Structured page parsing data
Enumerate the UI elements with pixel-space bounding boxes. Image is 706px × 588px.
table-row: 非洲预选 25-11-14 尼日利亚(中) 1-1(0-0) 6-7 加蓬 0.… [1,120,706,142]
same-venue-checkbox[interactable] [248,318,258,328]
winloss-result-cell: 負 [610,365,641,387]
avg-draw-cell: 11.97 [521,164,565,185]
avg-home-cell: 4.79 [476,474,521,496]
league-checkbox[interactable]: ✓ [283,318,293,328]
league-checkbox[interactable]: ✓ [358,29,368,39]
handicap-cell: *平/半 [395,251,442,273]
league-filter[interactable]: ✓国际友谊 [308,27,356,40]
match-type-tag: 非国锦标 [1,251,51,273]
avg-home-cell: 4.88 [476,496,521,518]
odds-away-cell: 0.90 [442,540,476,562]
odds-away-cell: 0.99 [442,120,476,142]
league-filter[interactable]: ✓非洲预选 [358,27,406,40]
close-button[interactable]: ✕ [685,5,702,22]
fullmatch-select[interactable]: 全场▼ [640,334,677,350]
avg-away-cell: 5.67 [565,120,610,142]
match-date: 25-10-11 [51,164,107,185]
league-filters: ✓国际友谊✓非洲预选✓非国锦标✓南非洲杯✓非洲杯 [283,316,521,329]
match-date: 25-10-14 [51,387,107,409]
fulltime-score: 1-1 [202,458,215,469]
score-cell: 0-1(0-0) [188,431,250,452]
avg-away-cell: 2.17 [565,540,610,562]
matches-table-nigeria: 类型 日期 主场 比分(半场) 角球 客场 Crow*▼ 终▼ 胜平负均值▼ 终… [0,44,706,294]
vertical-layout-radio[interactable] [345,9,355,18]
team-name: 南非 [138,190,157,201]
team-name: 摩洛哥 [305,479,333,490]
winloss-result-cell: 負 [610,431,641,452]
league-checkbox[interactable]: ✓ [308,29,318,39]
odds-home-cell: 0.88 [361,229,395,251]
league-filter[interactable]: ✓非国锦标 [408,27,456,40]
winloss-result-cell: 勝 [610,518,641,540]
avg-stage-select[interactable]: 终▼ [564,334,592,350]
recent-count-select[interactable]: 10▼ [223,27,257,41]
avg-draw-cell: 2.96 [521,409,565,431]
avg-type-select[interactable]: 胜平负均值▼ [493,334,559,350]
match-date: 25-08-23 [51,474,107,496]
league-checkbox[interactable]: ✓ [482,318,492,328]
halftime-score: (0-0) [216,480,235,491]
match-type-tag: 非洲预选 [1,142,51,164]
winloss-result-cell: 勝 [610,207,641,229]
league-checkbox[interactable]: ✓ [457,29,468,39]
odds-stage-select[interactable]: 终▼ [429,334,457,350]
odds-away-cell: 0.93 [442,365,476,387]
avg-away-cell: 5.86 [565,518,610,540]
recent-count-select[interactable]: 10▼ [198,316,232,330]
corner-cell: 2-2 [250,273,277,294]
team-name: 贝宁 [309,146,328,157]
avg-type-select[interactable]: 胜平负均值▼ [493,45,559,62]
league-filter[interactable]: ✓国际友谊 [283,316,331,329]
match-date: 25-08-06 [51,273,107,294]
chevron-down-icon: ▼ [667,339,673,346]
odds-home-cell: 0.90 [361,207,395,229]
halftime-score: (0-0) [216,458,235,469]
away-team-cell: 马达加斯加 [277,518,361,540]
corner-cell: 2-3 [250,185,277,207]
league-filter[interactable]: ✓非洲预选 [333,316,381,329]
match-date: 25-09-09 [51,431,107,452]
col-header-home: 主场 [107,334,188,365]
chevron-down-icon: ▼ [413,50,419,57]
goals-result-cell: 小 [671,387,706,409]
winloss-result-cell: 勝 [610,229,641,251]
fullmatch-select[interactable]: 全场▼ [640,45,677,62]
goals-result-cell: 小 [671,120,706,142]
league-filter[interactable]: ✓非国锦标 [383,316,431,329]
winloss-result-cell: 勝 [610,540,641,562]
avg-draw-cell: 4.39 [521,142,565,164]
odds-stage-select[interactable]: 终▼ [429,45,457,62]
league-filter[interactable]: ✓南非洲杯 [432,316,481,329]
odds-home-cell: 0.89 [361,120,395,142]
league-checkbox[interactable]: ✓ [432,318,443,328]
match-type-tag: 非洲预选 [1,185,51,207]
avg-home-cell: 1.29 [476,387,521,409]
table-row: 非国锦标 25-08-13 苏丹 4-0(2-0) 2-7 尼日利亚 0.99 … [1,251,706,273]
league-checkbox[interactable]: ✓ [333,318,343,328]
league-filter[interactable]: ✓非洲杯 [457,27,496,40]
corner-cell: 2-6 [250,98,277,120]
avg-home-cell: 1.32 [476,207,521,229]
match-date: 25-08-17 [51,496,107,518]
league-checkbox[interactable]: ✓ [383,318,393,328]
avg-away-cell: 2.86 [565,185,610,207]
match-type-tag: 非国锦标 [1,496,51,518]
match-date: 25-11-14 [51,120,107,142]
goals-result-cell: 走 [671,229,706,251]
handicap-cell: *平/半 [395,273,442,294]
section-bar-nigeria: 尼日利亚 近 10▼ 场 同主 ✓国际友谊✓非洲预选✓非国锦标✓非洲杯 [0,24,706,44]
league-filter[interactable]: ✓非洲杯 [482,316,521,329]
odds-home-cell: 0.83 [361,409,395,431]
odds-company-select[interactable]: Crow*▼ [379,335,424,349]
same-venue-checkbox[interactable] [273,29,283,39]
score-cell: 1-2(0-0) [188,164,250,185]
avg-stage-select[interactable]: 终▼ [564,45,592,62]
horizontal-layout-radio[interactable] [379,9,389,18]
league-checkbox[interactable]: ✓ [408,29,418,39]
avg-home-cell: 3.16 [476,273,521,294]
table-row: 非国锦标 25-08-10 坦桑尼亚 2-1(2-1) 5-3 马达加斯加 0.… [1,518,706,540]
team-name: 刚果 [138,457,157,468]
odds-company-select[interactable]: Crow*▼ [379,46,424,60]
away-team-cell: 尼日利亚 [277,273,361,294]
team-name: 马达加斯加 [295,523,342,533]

Activity:
Return the records exactly, every line included.

Finished exercise:
Enumerate the UI elements with pixel-space bounding boxes. Image is 706px × 588px.
table-row: 非洲预选 25-11-14 尼日利亚(中) 1-1(0-0) 6-7 加蓬 0.… [1,120,706,142]
same-venue-checkbox[interactable] [248,318,258,328]
winloss-result-cell: 負 [610,365,641,387]
avg-draw-cell: 11.97 [521,164,565,185]
avg-home-cell: 4.79 [476,474,521,496]
league-checkbox[interactable]: ✓ [283,318,293,328]
league-checkbox[interactable]: ✓ [358,29,368,39]
handicap-cell: *平/半 [395,251,442,273]
league-filter[interactable]: ✓国际友谊 [308,27,356,40]
match-type-tag: 非国锦标 [1,251,51,273]
avg-home-cell: 4.88 [476,496,521,518]
odds-away-cell: 0.90 [442,540,476,562]
odds-away-cell: 0.99 [442,120,476,142]
league-filter[interactable]: ✓非洲预选 [358,27,406,40]
close-button[interactable]: ✕ [685,5,702,22]
fullmatch-select[interactable]: 全场▼ [640,334,677,350]
avg-away-cell: 5.67 [565,120,610,142]
match-date: 25-10-11 [51,164,107,185]
league-filters: ✓国际友谊✓非洲预选✓非国锦标✓南非洲杯✓非洲杯 [283,316,521,329]
match-date: 25-10-14 [51,387,107,409]
fulltime-score: 1-1 [202,458,215,469]
score-cell: 0-1(0-0) [188,431,250,452]
avg-away-cell: 2.17 [565,540,610,562]
matches-table-nigeria: 类型 日期 主场 比分(半场) 角球 客场 Crow*▼ 终▼ 胜平负均值▼ 终… [0,44,706,294]
vertical-layout-radio[interactable] [345,9,355,18]
team-name: 南非 [138,190,157,201]
team-name: 摩洛哥 [305,479,333,490]
winloss-result-cell: 負 [610,431,641,452]
league-checkbox[interactable]: ✓ [308,29,318,39]
odds-home-cell: 0.88 [361,229,395,251]
league-filter[interactable]: ✓非国锦标 [408,27,456,40]
winloss-result-cell: 勝 [610,518,641,540]
avg-stage-select[interactable]: 终▼ [564,334,592,350]
recent-count-select[interactable]: 10▼ [223,27,257,41]
avg-draw-cell: 2.96 [521,409,565,431]
avg-type-select[interactable]: 胜平负均值▼ [493,334,559,350]
match-date: 25-08-23 [51,474,107,496]
league-checkbox[interactable]: ✓ [482,318,492,328]
halftime-score: (0-0) [216,480,235,491]
match-type-tag: 非洲预选 [1,142,51,164]
winloss-result-cell: 勝 [610,207,641,229]
league-checkbox[interactable]: ✓ [457,29,468,39]
odds-stage-select[interactable]: 终▼ [429,334,457,350]
odds-away-cell: 0.93 [442,365,476,387]
avg-away-cell: 5.86 [565,518,610,540]
recent-count-select[interactable]: 10▼ [198,316,232,330]
corner-cell: 2-2 [250,273,277,294]
team-name: 贝宁 [309,146,328,157]
avg-type-select[interactable]: 胜平负均值▼ [493,45,559,62]
league-filter[interactable]: ✓国际友谊 [283,316,331,329]
match-date: 25-08-06 [51,273,107,294]
chevron-down-icon: ▼ [667,339,673,346]
odds-home-cell: 0.90 [361,207,395,229]
halftime-score: (0-0) [216,458,235,469]
away-team-cell: 马达加斯加 [277,518,361,540]
corner-cell: 2-3 [250,185,277,207]
league-filter[interactable]: ✓非洲预选 [333,316,381,329]
match-date: 25-09-09 [51,431,107,452]
col-header-home: 主场 [107,334,188,365]
chevron-down-icon: ▼ [413,50,419,57]
goals-result-cell: 小 [671,387,706,409]
winloss-result-cell: 勝 [610,229,641,251]
fullmatch-select[interactable]: 全场▼ [640,45,677,62]
goals-result-cell: 小 [671,120,706,142]
league-filter[interactable]: ✓非国锦标 [383,316,431,329]
winloss-result-cell: 勝 [610,540,641,562]
avg-draw-cell: 4.39 [521,142,565,164]
odds-stage-select[interactable]: 终▼ [429,45,457,62]
league-filter[interactable]: ✓南非洲杯 [432,316,481,329]
odds-home-cell: 0.89 [361,120,395,142]
league-checkbox[interactable]: ✓ [432,318,443,328]
match-type-tag: 非洲预选 [1,185,51,207]
avg-home-cell: 1.29 [476,387,521,409]
table-row: 非国锦标 25-08-13 苏丹 4-0(2-0) 2-7 尼日利亚 0.99 … [1,251,706,273]
league-checkbox[interactable]: ✓ [333,318,343,328]
league-filter[interactable]: ✓非洲杯 [457,27,496,40]
corner-cell: 2-6 [250,98,277,120]
avg-home-cell: 1.32 [476,207,521,229]
match-date: 25-08-17 [51,496,107,518]
league-checkbox[interactable]: ✓ [383,318,393,328]
avg-away-cell: 2.86 [565,185,610,207]
match-type-tag: 非国锦标 [1,496,51,518]
match-date: 25-11-14 [51,120,107,142]
goals-result-cell: 走 [671,229,706,251]
handicap-cell: *平/半 [395,273,442,294]
section-bar-nigeria: 尼日利亚 近 10▼ 场 同主 ✓国际友谊✓非洲预选✓非国锦标✓非洲杯 [0,24,706,44]
league-filter[interactable]: ✓非洲杯 [482,316,521,329]
odds-home-cell: 0.83 [361,409,395,431]
odds-company-select[interactable]: Crow*▼ [379,335,424,349]
same-venue-checkbox[interactable] [273,29,283,39]
score-cell: 1-2(0-0) [188,164,250,185]
avg-stage-select[interactable]: 终▼ [564,45,592,62]
horizontal-layout-radio[interactable] [379,9,389,18]
league-checkbox[interactable]: ✓ [408,29,418,39]
avg-home-cell: 3.16 [476,273,521,294]
table-row: 非国锦标 25-08-10 坦桑尼亚 2-1(2-1) 5-3 马达加斯加 0.… [1,518,706,540]
team-name: 刚果 [138,457,157,468]
odds-company-select[interactable]: Crow*▼ [379,46,424,60]
away-team-cell: 尼日利亚 [277,273,361,294]
team-name: 马达加斯加 [295,523,342,533]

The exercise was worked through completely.